**Task item**
Once you have checked the records that follow, state how many of their lines hold "iSCNOFF", giving the number only.

[Source data]
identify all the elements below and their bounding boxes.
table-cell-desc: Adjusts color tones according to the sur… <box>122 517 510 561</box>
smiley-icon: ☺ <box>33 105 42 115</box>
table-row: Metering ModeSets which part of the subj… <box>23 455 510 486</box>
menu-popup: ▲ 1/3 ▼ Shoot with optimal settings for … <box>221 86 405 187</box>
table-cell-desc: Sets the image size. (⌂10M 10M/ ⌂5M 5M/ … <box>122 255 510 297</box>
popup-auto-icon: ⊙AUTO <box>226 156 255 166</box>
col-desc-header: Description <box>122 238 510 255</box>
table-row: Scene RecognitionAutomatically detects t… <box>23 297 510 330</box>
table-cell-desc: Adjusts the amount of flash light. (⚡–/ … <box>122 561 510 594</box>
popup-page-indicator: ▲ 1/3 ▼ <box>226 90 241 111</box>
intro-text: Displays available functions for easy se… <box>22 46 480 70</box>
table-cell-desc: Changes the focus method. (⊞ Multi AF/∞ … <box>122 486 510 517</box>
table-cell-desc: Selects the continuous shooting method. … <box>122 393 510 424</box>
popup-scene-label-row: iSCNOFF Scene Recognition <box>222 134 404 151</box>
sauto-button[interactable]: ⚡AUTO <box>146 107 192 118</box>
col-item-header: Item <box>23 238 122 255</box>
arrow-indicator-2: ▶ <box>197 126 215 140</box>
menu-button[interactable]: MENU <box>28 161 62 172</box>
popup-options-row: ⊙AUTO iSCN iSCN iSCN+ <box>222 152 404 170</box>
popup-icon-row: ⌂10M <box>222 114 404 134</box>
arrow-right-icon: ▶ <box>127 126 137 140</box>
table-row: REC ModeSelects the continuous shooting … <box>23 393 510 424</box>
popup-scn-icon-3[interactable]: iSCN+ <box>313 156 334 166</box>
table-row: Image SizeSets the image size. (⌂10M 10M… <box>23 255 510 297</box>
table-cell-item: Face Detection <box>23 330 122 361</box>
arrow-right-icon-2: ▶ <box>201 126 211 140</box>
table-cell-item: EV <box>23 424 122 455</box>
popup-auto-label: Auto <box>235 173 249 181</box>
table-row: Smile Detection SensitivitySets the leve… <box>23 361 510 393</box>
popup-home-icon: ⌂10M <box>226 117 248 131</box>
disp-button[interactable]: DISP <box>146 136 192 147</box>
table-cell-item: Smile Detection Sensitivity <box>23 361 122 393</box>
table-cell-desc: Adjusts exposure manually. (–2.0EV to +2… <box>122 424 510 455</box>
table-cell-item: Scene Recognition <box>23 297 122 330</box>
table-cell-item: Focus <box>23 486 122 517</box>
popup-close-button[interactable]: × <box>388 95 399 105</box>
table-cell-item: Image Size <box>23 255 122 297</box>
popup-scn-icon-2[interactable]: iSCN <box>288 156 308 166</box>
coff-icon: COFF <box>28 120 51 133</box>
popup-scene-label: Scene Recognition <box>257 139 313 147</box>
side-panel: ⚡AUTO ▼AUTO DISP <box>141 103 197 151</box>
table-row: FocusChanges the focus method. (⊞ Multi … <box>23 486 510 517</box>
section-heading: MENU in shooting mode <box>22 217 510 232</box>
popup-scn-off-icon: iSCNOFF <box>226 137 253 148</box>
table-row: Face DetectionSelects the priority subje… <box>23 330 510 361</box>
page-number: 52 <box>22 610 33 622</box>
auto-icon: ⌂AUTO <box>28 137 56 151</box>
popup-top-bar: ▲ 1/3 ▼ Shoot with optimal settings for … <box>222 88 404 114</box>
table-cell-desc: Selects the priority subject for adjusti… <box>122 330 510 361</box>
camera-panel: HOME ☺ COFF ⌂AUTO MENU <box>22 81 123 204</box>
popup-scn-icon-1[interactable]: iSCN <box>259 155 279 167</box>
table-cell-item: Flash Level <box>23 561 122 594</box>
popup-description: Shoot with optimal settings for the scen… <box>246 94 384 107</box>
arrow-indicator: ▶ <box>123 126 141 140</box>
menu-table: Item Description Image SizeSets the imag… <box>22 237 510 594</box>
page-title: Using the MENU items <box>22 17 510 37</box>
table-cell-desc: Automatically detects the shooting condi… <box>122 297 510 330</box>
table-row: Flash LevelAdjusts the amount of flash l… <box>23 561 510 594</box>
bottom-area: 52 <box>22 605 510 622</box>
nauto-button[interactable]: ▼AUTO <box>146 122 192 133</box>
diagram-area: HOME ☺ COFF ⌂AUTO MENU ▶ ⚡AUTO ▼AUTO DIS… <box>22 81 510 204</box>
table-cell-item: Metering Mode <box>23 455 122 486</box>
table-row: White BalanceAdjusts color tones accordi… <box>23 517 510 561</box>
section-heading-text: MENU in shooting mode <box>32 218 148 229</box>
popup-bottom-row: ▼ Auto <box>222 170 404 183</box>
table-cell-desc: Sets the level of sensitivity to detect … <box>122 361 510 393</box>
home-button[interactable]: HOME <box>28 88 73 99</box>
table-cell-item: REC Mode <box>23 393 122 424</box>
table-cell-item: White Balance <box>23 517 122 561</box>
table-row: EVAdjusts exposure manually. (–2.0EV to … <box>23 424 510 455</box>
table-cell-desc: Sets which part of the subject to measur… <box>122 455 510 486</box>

...

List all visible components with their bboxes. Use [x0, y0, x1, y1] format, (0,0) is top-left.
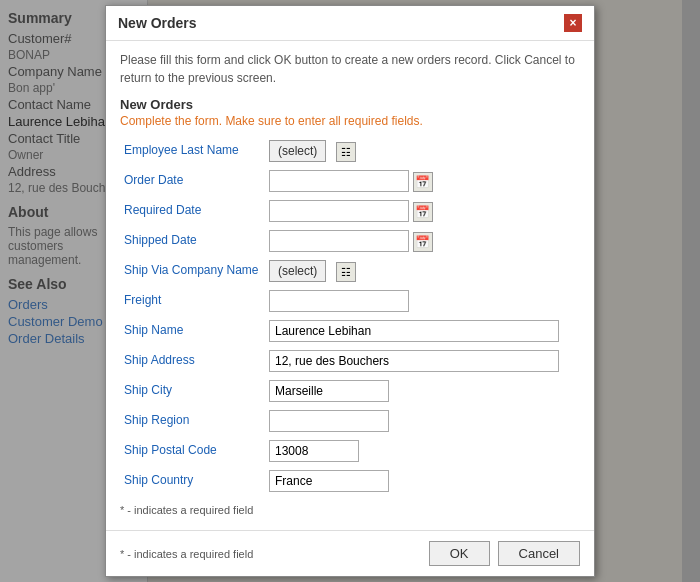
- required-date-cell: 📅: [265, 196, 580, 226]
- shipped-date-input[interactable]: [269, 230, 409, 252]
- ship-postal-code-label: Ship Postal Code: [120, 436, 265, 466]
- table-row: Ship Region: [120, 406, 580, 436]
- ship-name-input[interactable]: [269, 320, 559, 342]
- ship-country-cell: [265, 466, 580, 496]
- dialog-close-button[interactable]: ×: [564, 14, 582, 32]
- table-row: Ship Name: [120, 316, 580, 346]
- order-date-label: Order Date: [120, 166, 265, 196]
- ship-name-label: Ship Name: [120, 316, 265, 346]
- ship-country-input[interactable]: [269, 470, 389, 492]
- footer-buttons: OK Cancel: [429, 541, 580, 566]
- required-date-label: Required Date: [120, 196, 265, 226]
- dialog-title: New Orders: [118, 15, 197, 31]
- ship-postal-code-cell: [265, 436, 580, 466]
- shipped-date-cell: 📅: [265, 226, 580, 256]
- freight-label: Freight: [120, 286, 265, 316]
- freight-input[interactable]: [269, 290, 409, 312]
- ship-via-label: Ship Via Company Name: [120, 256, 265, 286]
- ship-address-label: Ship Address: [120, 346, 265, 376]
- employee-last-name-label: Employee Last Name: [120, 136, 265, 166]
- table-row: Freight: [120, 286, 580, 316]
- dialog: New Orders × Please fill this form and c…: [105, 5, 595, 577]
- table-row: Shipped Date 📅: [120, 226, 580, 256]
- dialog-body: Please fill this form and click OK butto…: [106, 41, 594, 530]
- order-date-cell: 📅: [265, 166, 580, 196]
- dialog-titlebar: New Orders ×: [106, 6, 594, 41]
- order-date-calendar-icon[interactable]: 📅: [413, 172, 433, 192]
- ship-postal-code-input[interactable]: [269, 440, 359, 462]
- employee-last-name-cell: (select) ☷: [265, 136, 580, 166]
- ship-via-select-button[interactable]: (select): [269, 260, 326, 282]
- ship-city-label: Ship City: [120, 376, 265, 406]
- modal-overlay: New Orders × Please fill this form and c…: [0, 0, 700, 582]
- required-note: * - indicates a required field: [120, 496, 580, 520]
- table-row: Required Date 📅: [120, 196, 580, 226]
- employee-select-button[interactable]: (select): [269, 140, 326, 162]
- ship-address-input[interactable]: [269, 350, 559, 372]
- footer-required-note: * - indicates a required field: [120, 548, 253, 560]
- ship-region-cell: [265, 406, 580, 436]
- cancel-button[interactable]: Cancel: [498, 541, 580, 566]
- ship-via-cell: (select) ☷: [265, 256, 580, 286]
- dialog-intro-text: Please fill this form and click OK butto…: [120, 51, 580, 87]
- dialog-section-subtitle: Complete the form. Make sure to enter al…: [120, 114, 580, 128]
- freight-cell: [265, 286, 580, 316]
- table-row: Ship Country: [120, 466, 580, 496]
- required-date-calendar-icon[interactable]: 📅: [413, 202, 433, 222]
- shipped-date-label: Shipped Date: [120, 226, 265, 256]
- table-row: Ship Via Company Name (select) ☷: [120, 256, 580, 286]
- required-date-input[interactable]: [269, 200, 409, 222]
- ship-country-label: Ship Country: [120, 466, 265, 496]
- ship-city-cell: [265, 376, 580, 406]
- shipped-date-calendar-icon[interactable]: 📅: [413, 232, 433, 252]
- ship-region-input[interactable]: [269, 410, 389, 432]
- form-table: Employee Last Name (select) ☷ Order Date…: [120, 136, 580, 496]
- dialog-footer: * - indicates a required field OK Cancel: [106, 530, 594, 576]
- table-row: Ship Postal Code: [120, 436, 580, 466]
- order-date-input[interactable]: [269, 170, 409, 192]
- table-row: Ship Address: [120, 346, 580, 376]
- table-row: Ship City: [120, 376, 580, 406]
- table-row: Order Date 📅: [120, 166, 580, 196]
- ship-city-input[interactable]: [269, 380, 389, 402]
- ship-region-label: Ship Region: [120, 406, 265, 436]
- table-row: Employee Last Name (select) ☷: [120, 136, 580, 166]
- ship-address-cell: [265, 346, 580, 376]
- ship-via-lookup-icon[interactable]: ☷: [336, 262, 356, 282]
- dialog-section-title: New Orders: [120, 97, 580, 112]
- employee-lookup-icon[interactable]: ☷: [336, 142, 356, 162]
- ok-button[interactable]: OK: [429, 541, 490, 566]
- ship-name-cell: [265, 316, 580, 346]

**Answer to this task**
2